__Exercise directions__
Beginning with the line that has "گنج یاب و فلزیاب" in it, transcribe the listing exactly through its final line, and add nothing.

__Record extracts__

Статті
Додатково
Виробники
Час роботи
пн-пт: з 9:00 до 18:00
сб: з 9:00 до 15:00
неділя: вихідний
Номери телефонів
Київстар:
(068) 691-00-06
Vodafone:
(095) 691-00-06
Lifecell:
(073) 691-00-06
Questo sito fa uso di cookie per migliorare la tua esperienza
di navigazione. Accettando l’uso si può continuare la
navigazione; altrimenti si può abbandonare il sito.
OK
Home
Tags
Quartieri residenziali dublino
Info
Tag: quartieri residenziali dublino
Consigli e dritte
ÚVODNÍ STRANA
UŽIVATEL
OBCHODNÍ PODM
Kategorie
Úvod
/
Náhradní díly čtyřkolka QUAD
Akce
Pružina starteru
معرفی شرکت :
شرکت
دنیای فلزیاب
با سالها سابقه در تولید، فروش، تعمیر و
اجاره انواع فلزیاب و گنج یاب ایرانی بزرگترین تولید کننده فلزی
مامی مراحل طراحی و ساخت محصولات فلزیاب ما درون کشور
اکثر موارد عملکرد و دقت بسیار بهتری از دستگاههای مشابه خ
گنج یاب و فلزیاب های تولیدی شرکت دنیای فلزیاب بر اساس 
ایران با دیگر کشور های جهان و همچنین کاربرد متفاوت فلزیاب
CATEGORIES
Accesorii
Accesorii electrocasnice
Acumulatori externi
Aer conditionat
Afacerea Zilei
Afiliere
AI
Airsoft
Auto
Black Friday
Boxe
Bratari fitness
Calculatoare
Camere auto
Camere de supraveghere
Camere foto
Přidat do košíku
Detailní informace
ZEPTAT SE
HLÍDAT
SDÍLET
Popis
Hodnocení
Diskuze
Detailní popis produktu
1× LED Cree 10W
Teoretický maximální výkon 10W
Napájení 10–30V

__Result of the exercise__
گنج یاب و فلزیاب های تولیدی شرکت دنیای فلزیاب بر اساس 
ایران با دیگر کشور های جهان و همچنین کاربرد متفاوت فلزیاب
CATEGORIES
Accesorii
Accesorii electrocasnice
Acumulatori externi
Aer conditionat
Afacerea Zilei
Afiliere
AI
Airsoft
Auto
Black Friday
Boxe
Bratari fitness
Calculatoare
Camere auto
Camere de supraveghere
Camere foto
Přidat do košíku
Detailní informace
ZEPTAT SE
HLÍDAT
SDÍLET
Popis
Hodnocení
Diskuze
Detailní popis produktu
1× LED Cree 10W
Teoretický maximální výkon 10W
Napájení 10–30V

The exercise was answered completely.